Work to be completed: Using the entries that follow, write out the line containing "Kelurahan dan Kampung", the line containing "déménagement réussi", and every line between them, exactly and nothing else.

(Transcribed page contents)
BEGIN

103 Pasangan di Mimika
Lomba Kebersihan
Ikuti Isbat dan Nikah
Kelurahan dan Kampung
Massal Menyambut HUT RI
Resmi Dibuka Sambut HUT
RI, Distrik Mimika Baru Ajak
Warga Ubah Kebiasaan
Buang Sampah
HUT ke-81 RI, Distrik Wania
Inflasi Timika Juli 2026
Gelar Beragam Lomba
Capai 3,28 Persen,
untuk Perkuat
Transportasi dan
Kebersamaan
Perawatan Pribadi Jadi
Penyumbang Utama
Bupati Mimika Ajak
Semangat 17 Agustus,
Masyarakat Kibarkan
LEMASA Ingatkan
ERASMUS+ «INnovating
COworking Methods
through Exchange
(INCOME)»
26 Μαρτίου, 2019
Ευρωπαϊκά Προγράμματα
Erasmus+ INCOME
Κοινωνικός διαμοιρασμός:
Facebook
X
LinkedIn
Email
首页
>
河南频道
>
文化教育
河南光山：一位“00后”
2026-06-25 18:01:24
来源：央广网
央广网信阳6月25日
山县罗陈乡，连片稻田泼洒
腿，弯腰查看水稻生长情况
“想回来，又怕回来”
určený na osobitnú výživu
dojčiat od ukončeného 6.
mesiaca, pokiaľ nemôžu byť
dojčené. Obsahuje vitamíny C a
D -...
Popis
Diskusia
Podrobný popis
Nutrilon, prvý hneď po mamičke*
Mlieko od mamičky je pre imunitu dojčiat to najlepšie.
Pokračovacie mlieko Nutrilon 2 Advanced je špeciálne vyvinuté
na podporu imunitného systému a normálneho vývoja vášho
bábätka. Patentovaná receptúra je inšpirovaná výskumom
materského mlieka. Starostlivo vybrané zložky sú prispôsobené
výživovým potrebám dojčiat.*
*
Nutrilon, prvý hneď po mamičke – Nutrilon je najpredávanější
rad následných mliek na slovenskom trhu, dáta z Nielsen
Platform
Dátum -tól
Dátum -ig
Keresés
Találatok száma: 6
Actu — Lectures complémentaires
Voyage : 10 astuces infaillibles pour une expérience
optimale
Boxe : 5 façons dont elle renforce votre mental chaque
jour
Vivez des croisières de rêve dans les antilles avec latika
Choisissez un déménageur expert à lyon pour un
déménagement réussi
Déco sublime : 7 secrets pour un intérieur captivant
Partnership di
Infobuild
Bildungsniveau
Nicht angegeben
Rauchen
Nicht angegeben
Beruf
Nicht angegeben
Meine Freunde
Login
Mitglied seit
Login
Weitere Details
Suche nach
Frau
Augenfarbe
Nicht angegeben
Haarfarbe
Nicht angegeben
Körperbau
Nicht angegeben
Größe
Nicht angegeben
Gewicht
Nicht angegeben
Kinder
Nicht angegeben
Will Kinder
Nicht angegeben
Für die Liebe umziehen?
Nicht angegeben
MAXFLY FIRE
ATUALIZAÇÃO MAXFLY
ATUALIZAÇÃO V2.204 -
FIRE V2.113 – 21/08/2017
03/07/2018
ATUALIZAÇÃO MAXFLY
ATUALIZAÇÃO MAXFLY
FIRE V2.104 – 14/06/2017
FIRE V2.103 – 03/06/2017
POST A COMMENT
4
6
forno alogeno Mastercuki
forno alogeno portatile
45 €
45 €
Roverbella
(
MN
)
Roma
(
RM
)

END

Task answer:
Kelurahan dan Kampung
Massal Menyambut HUT RI
Resmi Dibuka Sambut HUT
RI, Distrik Mimika Baru Ajak
Warga Ubah Kebiasaan
Buang Sampah
HUT ke-81 RI, Distrik Wania
Inflasi Timika Juli 2026
Gelar Beragam Lomba
Capai 3,28 Persen,
untuk Perkuat
Transportasi dan
Kebersamaan
Perawatan Pribadi Jadi
Penyumbang Utama
Bupati Mimika Ajak
Semangat 17 Agustus,
Masyarakat Kibarkan
LEMASA Ingatkan
ERASMUS+ «INnovating
COworking Methods
through Exchange
(INCOME)»
26 Μαρτίου, 2019
Ευρωπαϊκά Προγράμματα
Erasmus+ INCOME
Κοινωνικός διαμοιρασμός:
Facebook
X
LinkedIn
Email
首页
>
河南频道
>
文化教育
河南光山：一位“00后”
2026-06-25 18:01:24
来源：央广网
央广网信阳6月25日
山县罗陈乡，连片稻田泼洒
腿，弯腰查看水稻生长情况
“想回来，又怕回来”
určený na osobitnú výživu
dojčiat od ukončeného 6.
mesiaca, pokiaľ nemôžu byť
dojčené. Obsahuje vitamíny C a
D -...
Popis
Diskusia
Podrobný popis
Nutrilon, prvý hneď po mamičke*
Mlieko od mamičky je pre imunitu dojčiat to najlepšie.
Pokračovacie mlieko Nutrilon 2 Advanced je špeciálne vyvinuté
na podporu imunitného systému a normálneho vývoja vášho
bábätka. Patentovaná receptúra je inšpirovaná výskumom
materského mlieka. Starostlivo vybrané zložky sú prispôsobené
výživovým potrebám dojčiat.*
*
Nutrilon, prvý hneď po mamičke – Nutrilon je najpredávanější
rad následných mliek na slovenskom trhu, dáta z Nielsen
Platform
Dátum -tól
Dátum -ig
Keresés
Találatok száma: 6
Actu — Lectures complémentaires
Voyage : 10 astuces infaillibles pour une expérience
optimale
Boxe : 5 façons dont elle renforce votre mental chaque
jour
Vivez des croisières de rêve dans les antilles avec latika
Choisissez un déménageur expert à lyon pour un
déménagement réussi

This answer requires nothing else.